Step 4: Start a Few Sinking Funds. A sinking fund is a separate budget line item that is used to save for a future planned expense. For example, let’s say that you know you will need to buy new tires next year and they will cost about $600. You could start a Tire Sinking Fund for this and budget $50 per month for the next 12 months. A few other examples of sinking funds are for Christmas gifts, insurance premiums, medical procedures and car repairs to name a few. You don’t want to have too many sinking funds because it will take away from your goal, but I do think it’s important to plan for larger expenses that you see on the horizon. I have my sinking funds set up as separate savings accounts and I transfer the funds right from my checking account at the beginning of each month.

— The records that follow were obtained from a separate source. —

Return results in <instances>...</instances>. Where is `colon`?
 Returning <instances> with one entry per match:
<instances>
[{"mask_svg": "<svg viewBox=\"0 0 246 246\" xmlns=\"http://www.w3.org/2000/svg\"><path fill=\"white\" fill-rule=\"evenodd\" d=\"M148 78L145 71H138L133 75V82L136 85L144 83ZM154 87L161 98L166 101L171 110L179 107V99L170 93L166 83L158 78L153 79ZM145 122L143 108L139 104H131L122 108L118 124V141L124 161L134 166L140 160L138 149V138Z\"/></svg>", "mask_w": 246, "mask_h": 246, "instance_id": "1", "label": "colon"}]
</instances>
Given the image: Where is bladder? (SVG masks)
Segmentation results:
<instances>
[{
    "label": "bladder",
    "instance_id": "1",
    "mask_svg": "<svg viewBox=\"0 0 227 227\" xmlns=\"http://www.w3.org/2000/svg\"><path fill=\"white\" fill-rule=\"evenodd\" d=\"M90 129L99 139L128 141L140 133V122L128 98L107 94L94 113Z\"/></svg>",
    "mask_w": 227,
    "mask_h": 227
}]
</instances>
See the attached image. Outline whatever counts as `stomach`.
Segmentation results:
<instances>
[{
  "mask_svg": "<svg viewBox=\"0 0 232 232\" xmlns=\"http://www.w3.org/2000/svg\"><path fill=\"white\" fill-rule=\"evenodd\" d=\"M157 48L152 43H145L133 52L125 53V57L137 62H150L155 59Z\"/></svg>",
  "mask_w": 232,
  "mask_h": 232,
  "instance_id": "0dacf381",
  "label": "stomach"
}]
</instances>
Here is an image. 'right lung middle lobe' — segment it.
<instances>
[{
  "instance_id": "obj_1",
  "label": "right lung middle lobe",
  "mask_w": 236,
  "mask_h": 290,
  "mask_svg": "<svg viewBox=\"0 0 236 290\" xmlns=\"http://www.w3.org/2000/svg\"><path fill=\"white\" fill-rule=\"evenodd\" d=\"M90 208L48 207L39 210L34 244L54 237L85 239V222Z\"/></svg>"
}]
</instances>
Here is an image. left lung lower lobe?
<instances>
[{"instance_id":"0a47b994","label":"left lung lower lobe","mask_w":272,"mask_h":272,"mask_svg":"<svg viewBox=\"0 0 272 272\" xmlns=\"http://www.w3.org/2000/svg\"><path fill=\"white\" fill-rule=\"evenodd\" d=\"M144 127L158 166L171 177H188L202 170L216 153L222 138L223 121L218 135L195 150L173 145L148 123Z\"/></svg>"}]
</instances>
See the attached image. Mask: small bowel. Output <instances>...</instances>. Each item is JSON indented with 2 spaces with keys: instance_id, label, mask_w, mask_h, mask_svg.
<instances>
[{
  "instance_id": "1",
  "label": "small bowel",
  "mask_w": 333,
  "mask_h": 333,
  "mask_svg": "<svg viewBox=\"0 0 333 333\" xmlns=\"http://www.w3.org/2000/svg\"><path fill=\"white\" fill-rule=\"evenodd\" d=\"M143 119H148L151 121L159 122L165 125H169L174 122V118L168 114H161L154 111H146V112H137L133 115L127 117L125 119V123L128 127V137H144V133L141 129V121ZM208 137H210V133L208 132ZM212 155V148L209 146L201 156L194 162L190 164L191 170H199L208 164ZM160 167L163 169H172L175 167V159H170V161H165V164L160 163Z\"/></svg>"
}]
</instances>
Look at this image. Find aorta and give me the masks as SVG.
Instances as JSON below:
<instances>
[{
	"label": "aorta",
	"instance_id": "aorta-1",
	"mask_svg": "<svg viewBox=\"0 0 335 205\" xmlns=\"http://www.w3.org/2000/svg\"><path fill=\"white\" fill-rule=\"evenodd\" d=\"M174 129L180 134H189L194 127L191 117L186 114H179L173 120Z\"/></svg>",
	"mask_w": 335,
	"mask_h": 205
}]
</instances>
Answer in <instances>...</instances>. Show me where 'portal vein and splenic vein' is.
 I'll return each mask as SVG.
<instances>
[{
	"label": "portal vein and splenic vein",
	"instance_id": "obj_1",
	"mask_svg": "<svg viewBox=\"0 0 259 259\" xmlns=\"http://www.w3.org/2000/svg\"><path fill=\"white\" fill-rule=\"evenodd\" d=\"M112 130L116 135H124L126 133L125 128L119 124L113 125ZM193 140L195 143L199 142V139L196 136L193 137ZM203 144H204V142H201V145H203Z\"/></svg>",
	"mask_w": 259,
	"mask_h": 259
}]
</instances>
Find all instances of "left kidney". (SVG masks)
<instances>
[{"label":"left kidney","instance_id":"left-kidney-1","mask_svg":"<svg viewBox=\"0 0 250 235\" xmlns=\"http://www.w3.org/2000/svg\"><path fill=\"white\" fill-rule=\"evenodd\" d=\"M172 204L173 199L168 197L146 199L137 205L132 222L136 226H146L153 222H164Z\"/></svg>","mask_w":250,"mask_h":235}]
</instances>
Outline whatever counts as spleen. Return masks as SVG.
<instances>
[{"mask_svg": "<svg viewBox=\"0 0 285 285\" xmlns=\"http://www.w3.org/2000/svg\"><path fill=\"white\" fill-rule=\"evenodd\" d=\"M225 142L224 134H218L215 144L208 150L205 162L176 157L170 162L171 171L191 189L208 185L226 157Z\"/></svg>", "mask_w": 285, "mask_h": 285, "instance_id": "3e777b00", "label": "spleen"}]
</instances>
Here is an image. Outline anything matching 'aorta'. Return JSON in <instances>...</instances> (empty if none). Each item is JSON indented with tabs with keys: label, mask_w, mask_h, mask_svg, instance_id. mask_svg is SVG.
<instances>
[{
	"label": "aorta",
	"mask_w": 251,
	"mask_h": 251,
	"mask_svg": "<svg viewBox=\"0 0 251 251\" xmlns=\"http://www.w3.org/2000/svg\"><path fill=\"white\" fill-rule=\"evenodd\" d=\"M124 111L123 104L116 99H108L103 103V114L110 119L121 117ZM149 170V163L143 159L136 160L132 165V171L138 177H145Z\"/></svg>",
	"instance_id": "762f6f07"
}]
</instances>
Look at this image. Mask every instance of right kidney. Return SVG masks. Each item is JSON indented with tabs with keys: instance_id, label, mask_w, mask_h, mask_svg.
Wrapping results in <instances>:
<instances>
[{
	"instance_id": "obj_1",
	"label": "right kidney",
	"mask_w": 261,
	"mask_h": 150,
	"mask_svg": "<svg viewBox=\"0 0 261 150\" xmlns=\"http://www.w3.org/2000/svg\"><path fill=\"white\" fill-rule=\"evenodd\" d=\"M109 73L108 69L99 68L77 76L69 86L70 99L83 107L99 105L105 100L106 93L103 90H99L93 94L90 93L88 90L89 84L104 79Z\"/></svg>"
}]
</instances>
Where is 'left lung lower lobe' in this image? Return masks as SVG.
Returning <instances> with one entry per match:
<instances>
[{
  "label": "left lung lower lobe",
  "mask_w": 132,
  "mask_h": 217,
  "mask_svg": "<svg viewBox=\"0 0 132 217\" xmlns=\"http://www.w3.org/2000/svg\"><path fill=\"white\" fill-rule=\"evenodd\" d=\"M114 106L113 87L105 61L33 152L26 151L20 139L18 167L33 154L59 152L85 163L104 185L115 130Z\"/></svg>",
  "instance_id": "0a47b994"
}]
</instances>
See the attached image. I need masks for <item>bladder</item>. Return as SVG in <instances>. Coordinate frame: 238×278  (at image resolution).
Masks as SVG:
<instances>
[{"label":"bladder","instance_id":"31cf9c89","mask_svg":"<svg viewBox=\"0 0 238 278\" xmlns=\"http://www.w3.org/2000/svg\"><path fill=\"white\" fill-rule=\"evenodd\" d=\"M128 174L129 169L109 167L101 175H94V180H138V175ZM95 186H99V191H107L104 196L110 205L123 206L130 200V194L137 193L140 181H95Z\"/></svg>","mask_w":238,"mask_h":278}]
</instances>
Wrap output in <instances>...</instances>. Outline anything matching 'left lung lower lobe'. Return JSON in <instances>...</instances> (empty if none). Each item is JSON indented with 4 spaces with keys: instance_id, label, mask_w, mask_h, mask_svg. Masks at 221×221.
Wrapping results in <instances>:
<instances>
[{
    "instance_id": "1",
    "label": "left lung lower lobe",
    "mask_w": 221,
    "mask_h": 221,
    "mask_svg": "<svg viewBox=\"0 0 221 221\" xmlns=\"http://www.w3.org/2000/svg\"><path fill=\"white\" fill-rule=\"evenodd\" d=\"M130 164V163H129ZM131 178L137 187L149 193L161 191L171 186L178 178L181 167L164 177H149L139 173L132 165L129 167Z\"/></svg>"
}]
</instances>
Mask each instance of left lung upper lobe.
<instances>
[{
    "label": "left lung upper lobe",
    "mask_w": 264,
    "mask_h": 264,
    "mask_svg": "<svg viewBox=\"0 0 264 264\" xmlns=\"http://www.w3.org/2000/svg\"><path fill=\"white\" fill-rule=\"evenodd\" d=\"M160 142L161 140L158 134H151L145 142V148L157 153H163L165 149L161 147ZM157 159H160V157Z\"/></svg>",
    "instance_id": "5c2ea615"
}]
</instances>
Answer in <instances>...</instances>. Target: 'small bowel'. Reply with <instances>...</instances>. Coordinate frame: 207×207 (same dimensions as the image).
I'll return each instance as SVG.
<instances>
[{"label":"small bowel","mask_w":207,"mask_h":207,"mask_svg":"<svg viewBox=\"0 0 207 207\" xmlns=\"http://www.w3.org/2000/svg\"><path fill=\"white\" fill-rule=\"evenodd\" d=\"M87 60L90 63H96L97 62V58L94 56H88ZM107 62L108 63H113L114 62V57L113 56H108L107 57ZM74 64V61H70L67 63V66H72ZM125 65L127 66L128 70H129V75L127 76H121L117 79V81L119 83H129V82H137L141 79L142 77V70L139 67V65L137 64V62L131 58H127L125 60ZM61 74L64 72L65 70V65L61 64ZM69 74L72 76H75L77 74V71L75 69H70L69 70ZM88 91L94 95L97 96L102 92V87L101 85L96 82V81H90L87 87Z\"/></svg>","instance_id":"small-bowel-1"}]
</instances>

Step 5: Keep Improving. With each passing month, you’ll learn a little bit more about your own spending habits. You’ll also start to have ideas about how you could cut costs or generate some extra income. It almost becomes a game to see how much debt you can pay off and you’ll always want to do better than last month. In my experience, budgeting your money naturally causes you to spend less. Eventually, you won’t even need to look at the balance in your bank account. You’ll just reference your budget to see how much you have in each category and make spending decisions accordingly. When you make that extra debt payment each month, it will be so satisfying and rewarding. I would strongly encourage you to track your progress with some kind of a visual countdown to debt freedom. Look at it every day and remind yourself that you’re making progress and creating a positive change in your life.